7. In those circumstances, if the plaintiff treats as satisfied his claim for the costs, in so far as they could be realized from one of the defendants, then ordinarily and in the absence of any other facts which may be considered to be relevant, the principle to be followed is that the other defendants who are also liable under the decree jointly with the one in respect of whom the claim had been treated as satisfied, may plead either that the entire claim has been satisfied or that the plaintiff decree holder having released one of the joint defendants from his liability for the costs is entitled only to proceed against them for realization of their share of the costs pro tanto. The first of these pleas, as we have already stated, cannot succeed because we are not able to put upon the terms of the compromise the interpretation that by it the parties intended that the entire order for costs was to be treated as satisfied. The result, therefore, must be that the decree-holder would be entitled to proceed as against the other defendants for realization of a proportionate share of the costs.

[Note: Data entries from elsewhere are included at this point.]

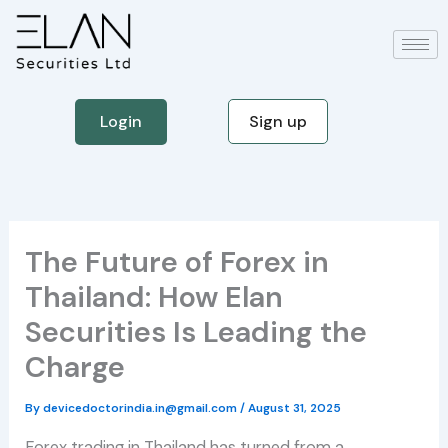
Skip
to
content
Login
Sign up
The Future of Forex in
Thailand: How Elan
Securities Is Leading the
Charge
By
devicedoctorindia.in@gmail.com
/
August 31, 2025
Forex trading in Thailand has turned from a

8. The next question, therefore, is on what principle has the proportion to be calculated. There is a decision of this Court in Bhawani Koer v. Darsan Singh (1911) 11 I C 450, in which it has been held that the costs should be treated as distributed in equal proportion amongst all the defendants. The rule laid down in that case, however, in our opinion, should not be treated as an inflexible rule but a rule which with propriety may be applied to a case in which the facts are similar to those as in the case in which that rule was laid down. So far as the present case is concerned, the matter will have to be decided upon considerations of equitable principles. We find that defendant 1 claimed an 8 annas share in the properties Nos. 2 and 3, and the other 8 annas share in those properties was claimed by defendants 2 to 6, and that while defendant 1 claimed the landlord's interest in property No. 4 the tenants' interest in that property was claimed by defendants 22 and 22 Ka. By the compromise the plaintiff must be regarded as having given up his claim for costs which is proportionate at least to the 8 annas share in properties Nos 2 and 3 and the landlord's interest in property No. 4, if not to the tenants' interest in that property as well, a question which we are not called upon here to decide. In such circumstances, we think it would be quite in consonance with principles of equity to hold that the plaintiff as decree-holder will be able to realise by execution as against defendants 2 to 6 only a quarter share and no more of the costs awarded to him under the decree of the trial Court. The appeal, in our opinion, should succeed to the extent indicated above and we order accordingly. The appellant will be entitled to his costs of this Court, hearing-fee being assessed at three gold mohurs.